Website down from an expired SSL certificate

July 18, 2026·5 min read
A weathered padlock on a dark iron gate — the certificate that secures a site, lapsed.

Your site was fine yesterday. Today every visitor hits a full-page red warning — NET::ERR_CERT_DATE_INVALID — and turns around. The server's up, the code's fine, nothing crashed. Your SSL certificate expired, and to a browser that's indistinguishable from dangerous.

An expired certificate is one of the most avoidable outages there is — it's a known date on a calendar — and one of the most common, because the thing that's supposed to renew it fails silently. Here's why it takes the whole site down, and why it's about to get easier to walk into.

Why an expired cert is a full outage

A certificate is how the browser verifies it's really talking to your site over an encrypted connection. Once it expires, the browser can no longer trust that, so it refuses to load the page at all and shows an interstitial warning instead. There's no "continue anyway" a normal visitor will click — for practical purposes, you're down.

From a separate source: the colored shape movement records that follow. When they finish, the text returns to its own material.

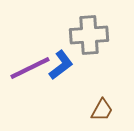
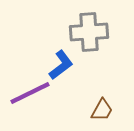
gray cross: moved 3 px up
purple line: moved 25 px down
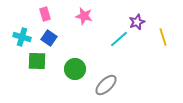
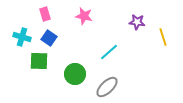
purple star: rotated 28 degrees clockwise
cyan line: moved 10 px left, 13 px down
green square: moved 2 px right
green circle: moved 5 px down
gray ellipse: moved 1 px right, 2 px down
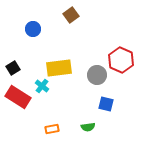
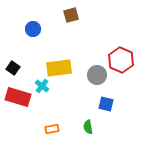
brown square: rotated 21 degrees clockwise
black square: rotated 24 degrees counterclockwise
red rectangle: rotated 15 degrees counterclockwise
green semicircle: rotated 88 degrees clockwise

This isn't a degraded experience or a broken image — it's a hard stop for every visitor at once, with a warning that reads like your site is compromised. Trust damage on top of downtime.

"But it auto-renews"

Most certificates are set to renew automatically, which is exactly why expiry still catches people: auto-renewal is a background job, and background jobs fail silently. The renewal hook breaks, a DNS check fails, an API token expires, the service that runs it gets disabled — and nothing tells you. The first signal is the outage itself.

And the window is shrinking fast

This is about to bite harder. The maximum lifetime of a TLS certificate is being cut dramatically over the next few years, so certificates expire — and need renewing — far more often than they used to.

398 → 200d
max cert lifetime drops in March 2026
100 days
the cap in 2027
47 days
the cap from March 2029
45 days
Let's Encrypt's shorter option, down from 90

More renewals means more chances for a silent renewal failure to slip through. A manual reminder that worked when certs lasted a year becomes unworkable at 47 days.

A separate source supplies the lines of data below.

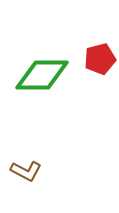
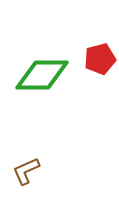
brown L-shape: rotated 128 degrees clockwise
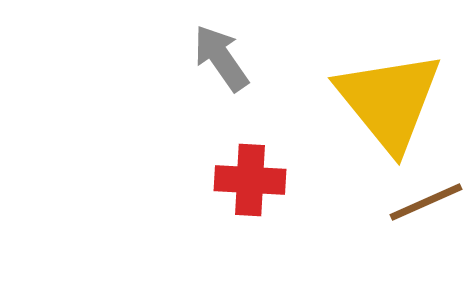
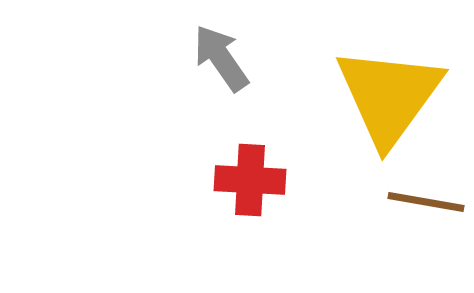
yellow triangle: moved 5 px up; rotated 15 degrees clockwise
brown line: rotated 34 degrees clockwise
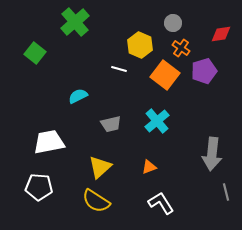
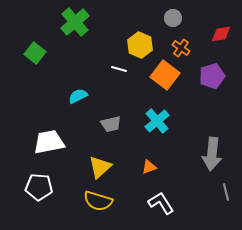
gray circle: moved 5 px up
purple pentagon: moved 8 px right, 5 px down
yellow semicircle: moved 2 px right; rotated 16 degrees counterclockwise
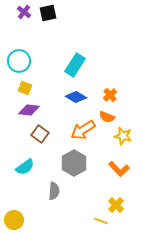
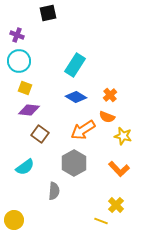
purple cross: moved 7 px left, 23 px down; rotated 16 degrees counterclockwise
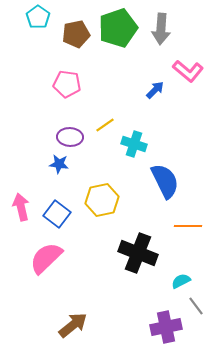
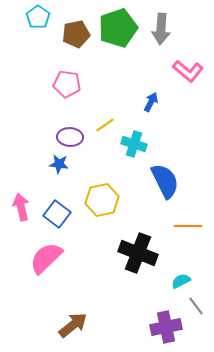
blue arrow: moved 4 px left, 12 px down; rotated 18 degrees counterclockwise
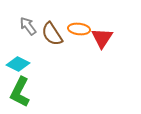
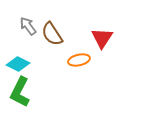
orange ellipse: moved 31 px down; rotated 20 degrees counterclockwise
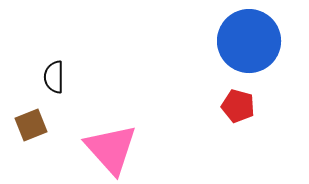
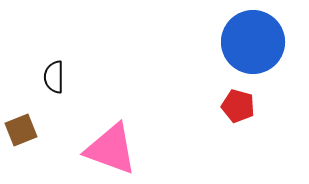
blue circle: moved 4 px right, 1 px down
brown square: moved 10 px left, 5 px down
pink triangle: rotated 28 degrees counterclockwise
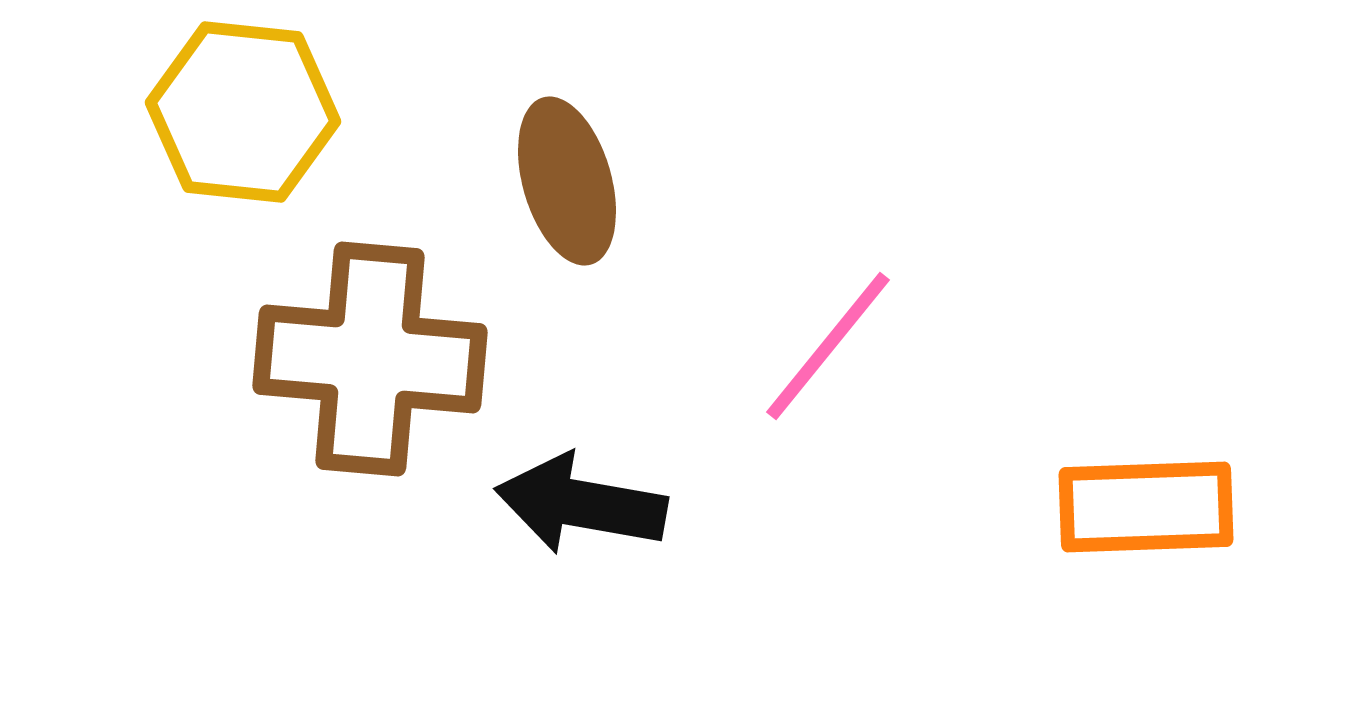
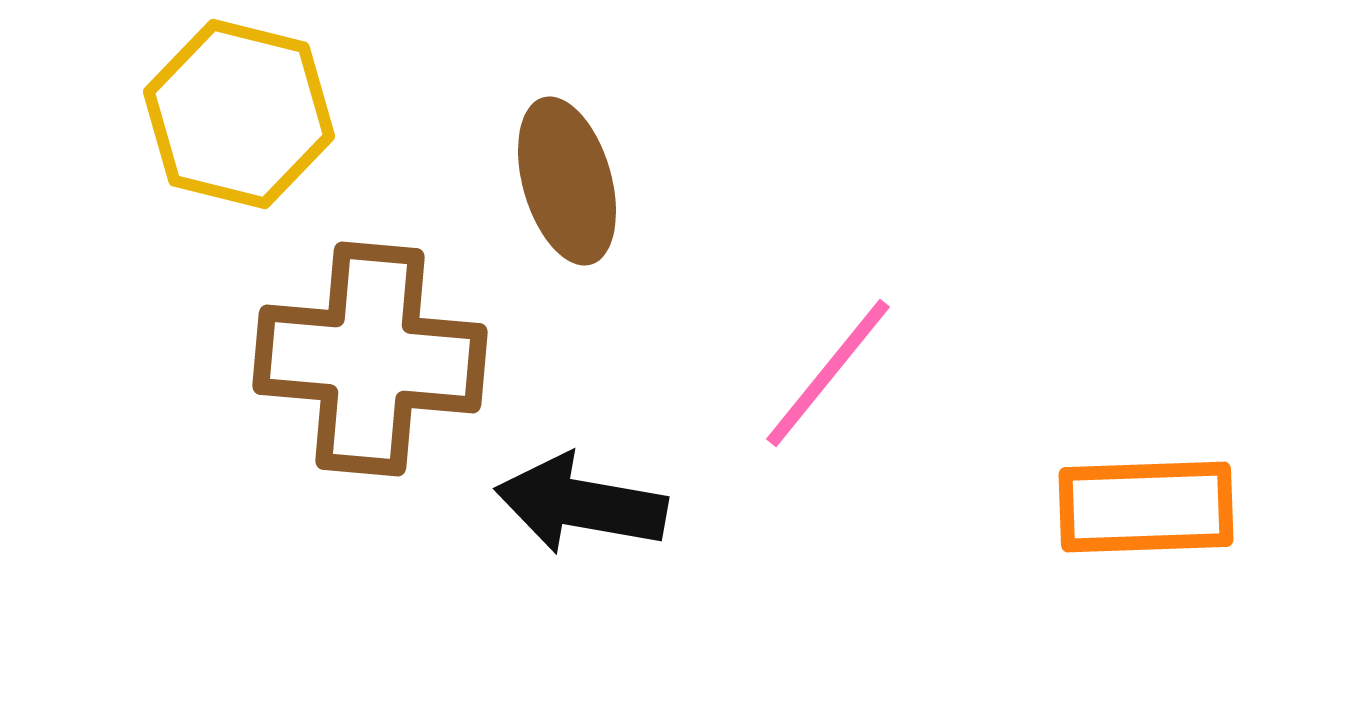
yellow hexagon: moved 4 px left, 2 px down; rotated 8 degrees clockwise
pink line: moved 27 px down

Check your expiry date now

You can see exactly when your certificate expires — and how many days that leaves — in seconds:

free tool · no loginSSL expiry checkPaste your domain and see the exact certificate expiry date and days remaining, so a lapse never surprises you. No login.

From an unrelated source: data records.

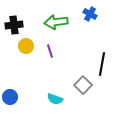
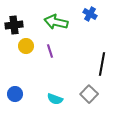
green arrow: rotated 20 degrees clockwise
gray square: moved 6 px right, 9 px down
blue circle: moved 5 px right, 3 px up
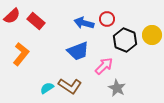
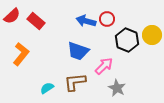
blue arrow: moved 2 px right, 2 px up
black hexagon: moved 2 px right
blue trapezoid: rotated 40 degrees clockwise
brown L-shape: moved 5 px right, 4 px up; rotated 140 degrees clockwise
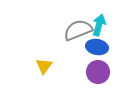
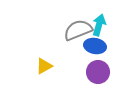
blue ellipse: moved 2 px left, 1 px up
yellow triangle: rotated 24 degrees clockwise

If it's already showing the warning

If you're reading this because the warning is already up: renew or reissue the certificate and make sure the new one is installed on every host and load balancer serving the domain. Then confirm it's live. For the wider "my site is down" playbook, see my website is down — how to fix it.

The fix that survives a broken auto-renewal

Because the failure mode is silence, the fix is a watch that doesn't rely on your renewal working. A monitor checking the certificate from outside sees the expiry date creeping up and warns you days before it lapses — so a dead renewal job becomes an email, not a red screen your customers find first.

Never get taken down by a date you could see coming.

Join Tell Me When Down free and we'll watch your certificate from outside your stack. If a renewal quietly fails, you get an email days before it expires — not a full-page browser warning discovered by a user.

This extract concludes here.